Suplemento cultural ABABOL, del diario La Verdad, junio de 2008
José Belmonte Serrano
La trayectoria literaria de Sebastián Mondéjar ha sido impecable. En poco más de diez años ha publicado tan sólo tres libros, dos de ellos, El jardín errante y el que aquí reseñamos, La herencia invisible, premiados con dos importantes galardones: el primero con el Oliver Belmás, mientras que con el segundo de los citados ha sido distinguido como único finalista del I Premio Internacional Los Odres, de la Fundación López Rejas. Trayectoria impecable que hace justicia a una poesía que sabe a fruta madura, a vida vivida intensamente y no precisamente debido al ajetreo del autor; un hombre que viene de la música más serena, del jazz, sino a sus finas dotes de privilegiado observador que contempla el paso del tiempo desde su butaca y en primera fila, sin que se le escape el más mínimo detalle.
De esa manera, la poesía de Sebastián Mondéjar (Murcia, 1956) se nos antoja, para empezar, cosa sencilla, porque sus palabras atesoran esa música antigua que siempre ha acompañado al hombre desde que el mundo es mundo: desde el sonido de la lluvia hasta la respiración acompasada de una dama que nos aguarda a altas horas de la madrugada. No nos extraña, pues, que algunos de estos poemas estén dedicados a otros escritores y poetas, amigos y contemporáneos de Mondéjar, como Pepe Rubio, Eloy Sánchez Rosillo, Pedro García Montalvo o José Antonio Martínez Muñoz.

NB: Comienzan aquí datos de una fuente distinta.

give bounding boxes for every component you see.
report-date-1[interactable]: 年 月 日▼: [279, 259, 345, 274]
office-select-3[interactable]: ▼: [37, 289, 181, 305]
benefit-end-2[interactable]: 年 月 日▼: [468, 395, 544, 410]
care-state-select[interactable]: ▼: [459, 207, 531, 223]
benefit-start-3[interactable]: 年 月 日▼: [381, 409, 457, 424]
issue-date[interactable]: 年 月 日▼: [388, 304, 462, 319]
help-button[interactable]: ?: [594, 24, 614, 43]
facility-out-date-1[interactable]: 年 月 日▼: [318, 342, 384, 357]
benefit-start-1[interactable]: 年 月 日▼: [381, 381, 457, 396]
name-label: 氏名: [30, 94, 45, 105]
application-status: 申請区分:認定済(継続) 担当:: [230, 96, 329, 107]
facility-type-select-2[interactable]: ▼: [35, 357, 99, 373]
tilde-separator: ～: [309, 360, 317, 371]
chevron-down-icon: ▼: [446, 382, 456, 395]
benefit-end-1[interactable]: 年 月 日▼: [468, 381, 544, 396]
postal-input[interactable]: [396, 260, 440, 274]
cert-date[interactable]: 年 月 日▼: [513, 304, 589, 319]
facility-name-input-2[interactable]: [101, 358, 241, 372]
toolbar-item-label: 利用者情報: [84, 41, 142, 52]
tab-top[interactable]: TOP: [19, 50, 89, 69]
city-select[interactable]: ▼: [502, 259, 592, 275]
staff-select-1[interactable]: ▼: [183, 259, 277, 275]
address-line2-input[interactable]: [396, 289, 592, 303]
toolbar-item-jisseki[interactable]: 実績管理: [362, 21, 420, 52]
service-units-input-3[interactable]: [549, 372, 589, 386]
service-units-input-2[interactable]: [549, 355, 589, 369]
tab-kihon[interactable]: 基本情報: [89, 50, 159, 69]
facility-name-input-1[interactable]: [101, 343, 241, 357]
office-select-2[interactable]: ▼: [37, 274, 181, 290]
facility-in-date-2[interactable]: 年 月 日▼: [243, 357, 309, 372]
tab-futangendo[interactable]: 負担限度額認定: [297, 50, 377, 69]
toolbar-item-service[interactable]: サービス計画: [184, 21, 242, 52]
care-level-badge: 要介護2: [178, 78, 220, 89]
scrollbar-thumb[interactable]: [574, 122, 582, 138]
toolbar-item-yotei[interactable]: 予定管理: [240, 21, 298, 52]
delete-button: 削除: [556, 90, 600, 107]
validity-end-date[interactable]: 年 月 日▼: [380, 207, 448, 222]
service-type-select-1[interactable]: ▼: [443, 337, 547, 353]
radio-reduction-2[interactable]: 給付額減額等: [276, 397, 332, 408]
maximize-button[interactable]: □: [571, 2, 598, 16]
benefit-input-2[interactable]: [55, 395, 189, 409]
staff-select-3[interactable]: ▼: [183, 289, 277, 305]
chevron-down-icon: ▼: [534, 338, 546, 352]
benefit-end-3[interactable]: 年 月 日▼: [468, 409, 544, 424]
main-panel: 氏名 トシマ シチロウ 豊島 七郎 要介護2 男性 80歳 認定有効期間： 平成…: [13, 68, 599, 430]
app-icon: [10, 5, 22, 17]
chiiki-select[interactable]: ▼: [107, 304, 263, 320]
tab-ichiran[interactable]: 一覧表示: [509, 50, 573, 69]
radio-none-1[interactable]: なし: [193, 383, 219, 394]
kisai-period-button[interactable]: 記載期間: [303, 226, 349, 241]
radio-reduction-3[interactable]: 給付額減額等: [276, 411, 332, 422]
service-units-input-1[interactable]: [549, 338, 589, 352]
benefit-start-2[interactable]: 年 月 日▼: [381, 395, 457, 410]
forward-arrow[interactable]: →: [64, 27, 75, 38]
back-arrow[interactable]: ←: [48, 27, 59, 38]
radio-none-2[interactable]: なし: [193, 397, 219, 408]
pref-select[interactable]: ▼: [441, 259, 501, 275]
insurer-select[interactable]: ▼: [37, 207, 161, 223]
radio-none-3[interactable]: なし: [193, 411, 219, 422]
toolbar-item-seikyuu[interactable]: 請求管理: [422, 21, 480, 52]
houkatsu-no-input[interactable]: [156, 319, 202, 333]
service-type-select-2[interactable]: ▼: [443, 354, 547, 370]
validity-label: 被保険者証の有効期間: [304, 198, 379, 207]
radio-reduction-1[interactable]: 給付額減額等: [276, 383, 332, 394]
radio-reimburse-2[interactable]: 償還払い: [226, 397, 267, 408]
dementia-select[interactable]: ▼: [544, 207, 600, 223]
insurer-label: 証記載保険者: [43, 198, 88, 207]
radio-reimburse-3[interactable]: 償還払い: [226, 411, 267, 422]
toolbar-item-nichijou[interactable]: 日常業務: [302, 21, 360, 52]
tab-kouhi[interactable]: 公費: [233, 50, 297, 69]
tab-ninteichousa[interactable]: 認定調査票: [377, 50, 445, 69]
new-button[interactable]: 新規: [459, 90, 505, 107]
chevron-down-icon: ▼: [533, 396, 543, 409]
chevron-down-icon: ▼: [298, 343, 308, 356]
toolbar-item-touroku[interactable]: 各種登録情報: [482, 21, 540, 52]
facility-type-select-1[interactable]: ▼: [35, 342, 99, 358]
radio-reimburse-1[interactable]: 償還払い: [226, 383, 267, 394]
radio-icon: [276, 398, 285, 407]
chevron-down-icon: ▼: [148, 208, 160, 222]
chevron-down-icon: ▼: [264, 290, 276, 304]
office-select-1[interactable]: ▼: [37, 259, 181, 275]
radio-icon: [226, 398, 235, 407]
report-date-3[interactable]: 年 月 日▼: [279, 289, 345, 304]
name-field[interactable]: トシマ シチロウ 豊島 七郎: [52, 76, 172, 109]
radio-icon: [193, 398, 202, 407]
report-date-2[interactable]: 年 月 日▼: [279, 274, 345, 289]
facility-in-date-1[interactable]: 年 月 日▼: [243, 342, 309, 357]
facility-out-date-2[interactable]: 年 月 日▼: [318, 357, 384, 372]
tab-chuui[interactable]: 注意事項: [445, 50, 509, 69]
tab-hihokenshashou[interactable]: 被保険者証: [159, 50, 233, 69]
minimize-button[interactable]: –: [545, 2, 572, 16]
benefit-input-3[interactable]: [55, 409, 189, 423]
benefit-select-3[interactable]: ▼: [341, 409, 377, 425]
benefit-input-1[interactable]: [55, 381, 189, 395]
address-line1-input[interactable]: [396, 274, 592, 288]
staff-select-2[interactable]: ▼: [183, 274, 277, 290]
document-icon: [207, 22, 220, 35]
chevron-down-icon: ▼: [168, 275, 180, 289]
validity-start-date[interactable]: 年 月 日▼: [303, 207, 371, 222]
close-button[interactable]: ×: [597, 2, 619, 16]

La herencia invisible sabe a verdad, como un abrazo, como el calor que desprende una criatura mientras duerme. Nos parece muy significativa la cita que va al frente de uno de sus primeros poemas, titulado “Introspección”, del casi ya olvidado escritor francés Michel de Montaigne: “Que me arrastren los años si quieren, pero hacia atrás”: “La vida es tan potente, que la muerte –escribe Mondéjar en esa misma composición- / es pura anécdota, discreto asentimiento”. Ahí reside la clave, a nuestro entender, de este poemario que posee una sólida cohesión interna, y que, asimismo, destila música por todos sus poros. Son memorables muchos de sus poemas extensos, como el titulado “El malecón”, dedicado no por casualidad, a uno de los novelistas más exquisitos de todo el panorama de la narrativa nacional, Pedro García Montalvo. Pero tampoco conviene dejar a un lado esos otros poemas con los que, en apenas dos o tres versos, inventa un mundo desde la nada, o desde ese todo que es la vida: “Ala quieta del instante. / Latido detenido en su constancia”: Amén.